Esperance Shire Councillor pushes for shark signage

Shark alert: A push by Councillor Shelley Payne to erect a shark warning sign at Wylie Bay failed after no one on Council offered to second the motion. Photo: Supplied.

Shark alert: A push by Councillor Shelley Payne to erect a shark warning sign at Wylie Bay failed after no one on Council offered to second the motion. Photo: Supplied.

A push by Esperance Shire Councillor Shelley Payne for the Shire to erect a shark warning sign at Wylie Bay and investigate the compatibility of activities along recreational beaches has failed.

The motion, which was raised during the General Council Meeting on April 24, lapsed after no one on council offered to second it.

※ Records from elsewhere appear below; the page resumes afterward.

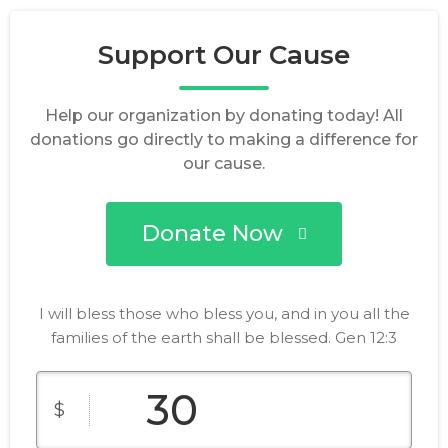
Support Our Cause
Help our organization by donating today! All
donations go directly to making a difference for
our cause.
Donate Now
I will bless those who bless you, and in you all the
families of the earth shall be blessed. Gen 12:3
$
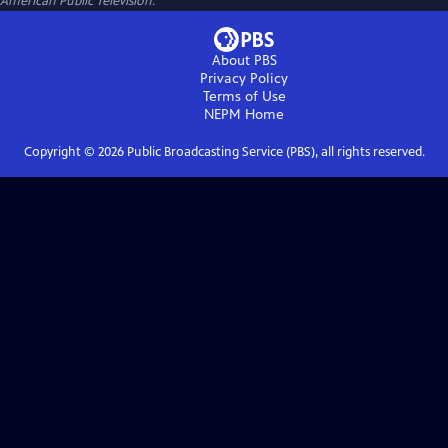
American Public Television.
About PBS
Privacy Policy
Terms of Use
NEPM
Home
Copyright ©
2026
Public Broadcasting Service (PBS), all rights reserved.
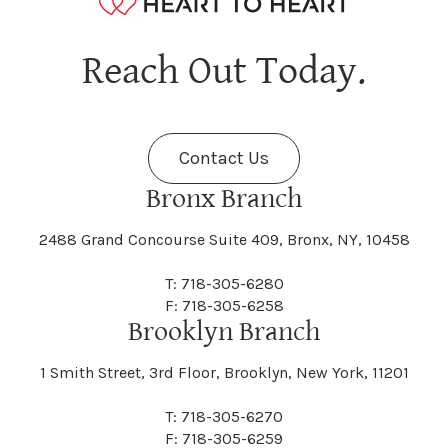
Hagaman
Hague
Java
Jay
Berne
Bethany
Maine
Malone
Reach Out Today.
Cayuta
Cazenovia
Nassau
Nelliston
Dansville
Danube
Fenner
Fenton
Halcott
Halfmoon
Jefferson
Jeffersonville
Contact Us
Bethel
Bethlehem
Malta
Malverne
Cedarhurst
Celoron
Nelson
Nelsonville
Bronx Branch
Darien
Davenport
Fine
Fishkill
2488 Grand Concourse Suite 409, Bronx, NY, 10458
Hamburg
Hamden
Jerusalem
Jewett
Big Flats
Binghamton
Mamakating
Mamaroneck
T: 718-305-6280
Centerville
Central Square
Neversink
New Albion
F: 718-305-6258
Day
Dayton
Brooklyn Branch
Fleischmanns
Fleming
Hamilton
Hamlin
1 Smith Street, 3rd Floor, Brooklyn, New York, 11201
Johns
Johnson
Birdsall
Black Brook
Manchester
Manhattan
Centre Island
Champion
Newark
Newark Valley
T: 718-305-6270
Decatur
Deerfield
F: 718-305-6259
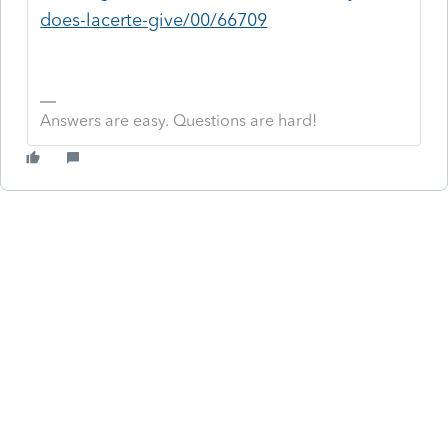
does-lacerte-give/00/66709
Answers are easy. Questions are hard!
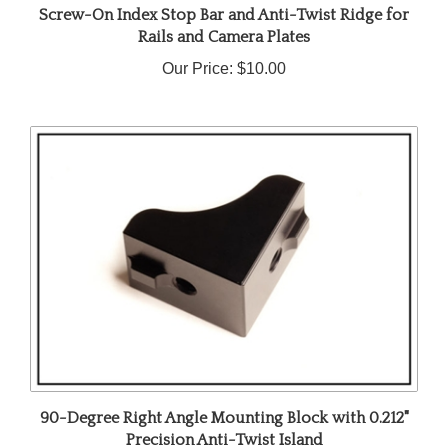
Rails and Camera Plates
Our Price:
$10.00
90-Degree Right Angle Mounting Block with 0.212"
Precision Anti-Twist Island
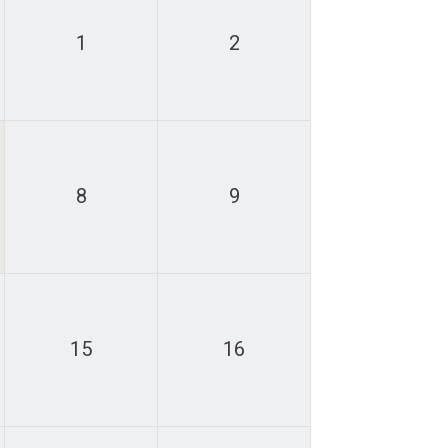
1
2
8
9
15
16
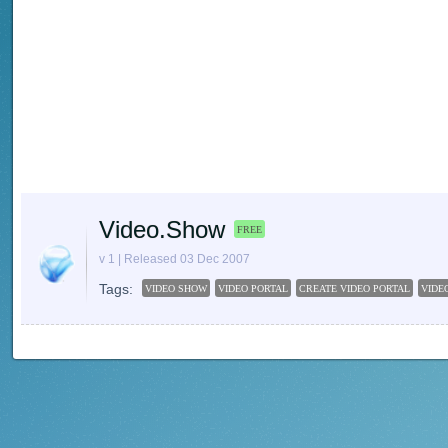
Video.Show
FREE
v 1 | Released 03 Dec 2007
Tags:
VIDEO SHOW
VIDEO PORTAL
CREATE VIDEO PORTAL
VIDE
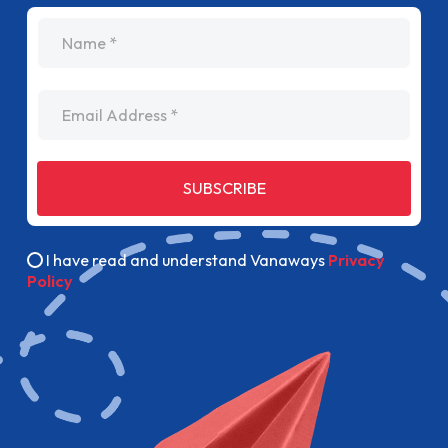
name
Email Address
SUBSCRIBE
I have read and understand Vanaways
Privacy
Policy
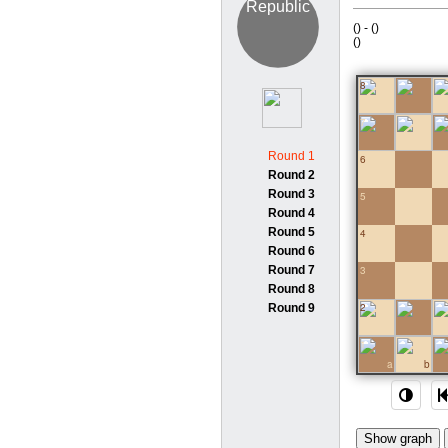
(
) -
(
)
(
)
8
7
Round 1
6
Round 2
Round 3
5
Round 4
Round 5
4
Round 6
Round 7
3
Round 8
2
Round 9
1
a
b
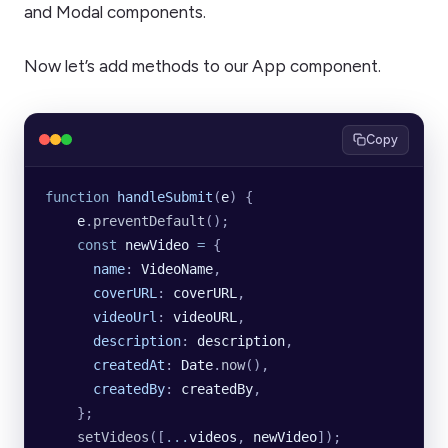
and Modal components.
Now let’s add methods to our App component.
Copy
function
 handleSubmit
(
e
) {
    e
.
preventDefault
();
    const
 newVideo
 =
 {
      name
:
 VideoName
,
      coverURL
:
 coverURL
,
      videoUrl
:
 videoURL
,
      description
:
 description
,
      createdAt
:
 Date
.
now
(),
      createdBy
:
 createdBy
,
    };
    setVideos
([
...
videos
, 
newVideo
]);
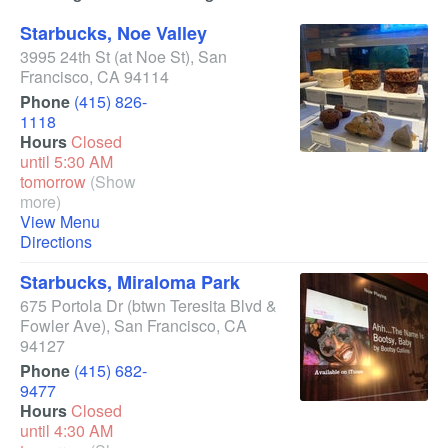
Starbucks, Noe Valley
3995 24th St
(at Noe St)
,
San
Francisco
,
CA
94114
Phone
(415) 826-
1118
Hours
Closed
until 5:30 AM
tomorrow
(Show
more)
View Menu
Directions
Starbucks, Miraloma Park
675 Portola Dr
(btwn Teresita Blvd &
Fowler Ave)
,
San Francisco
,
CA
94127
Phone
(415) 682-
9477
Hours
Closed
until 4:30 AM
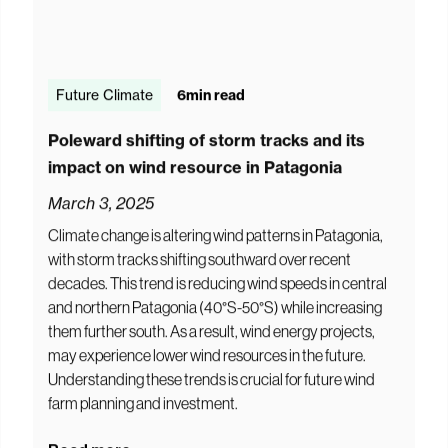
Future Climate
6
min read
Poleward shifting of storm tracks and its
impact on wind resource in Patagonia
March 3, 2025
Climate change is altering wind patterns in Patagonia,
with storm tracks shifting southward over recent
decades. This trend is reducing wind speeds in central
and northern Patagonia (40°S-50°S) while increasing
them further south. As a result, wind energy projects,
may experience lower wind resources in the future.
Understanding these trends is crucial for future wind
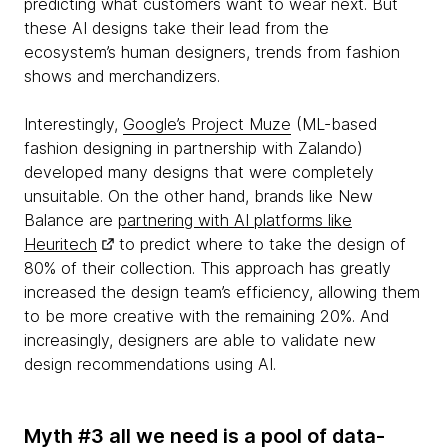
predicting what customers want to wear next. But
these AI designs take their lead from the
ecosystem’s human designers, trends from fashion
shows and merchandizers.
Interestingly,
Google’s Project Muze
(ML-based
fashion designing in partnership with Zalando)
developed many designs that were completely
unsuitable. On the other hand, brands like New
Balance are
partnering with AI platforms like
Heuritech
to predict where to take the design of
80% of their collection. This approach has greatly
increased the design team’s efficiency, allowing them
to be more creative with the remaining 20%. And
increasingly, designers are able to validate new
design recommendations using AI.
Myth #3 all we need is a pool of data-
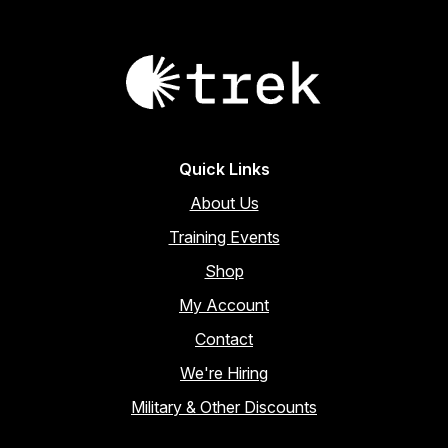
Quick Links
About Us
Training Events
Shop
My Account
Contact
We're Hiring
Military & Other Discounts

The motion suggested Council remind fishermen to consider the impacts of their activities on beach users.

As part of the motion, Councillor Payne said Wylie Bay had been the site of two white shark attacks and numerous shark sightings, both of which had been on tourists during the school holiday period.

Ms Payne said it was imperative that adequate signage was installed alerting tourists to potential shark risks and information on how to obtain up to date information on recent shark sightings.

Shire of Esperance chief executive officer Matthew Scott said that although the motion was not supported by the other councillors at the meeting, the Shire would continue working with the state government to update their signage.

“We understand that that is something that a lot of other local governments are doing,” he said.

“It’s about making sure that people can make an informed decision when they go to the beaches.

“We certainly are not advocating trying to restrict access or anything like that, we just want to make sure that people have that knowledge, be it that it may pay to check SharkSmart to see if there has been any recent activity.

“Likewise, we will respond accordingly if there are any incidents.”

Mr Scott said he believed the town could be seeing the state government’s new beach emergency signs erected over the next few months.

A Department of Biodiversity, Conservation and Attractions spokesperson confirmed that shark signage was the responsibility of the land owner and manager.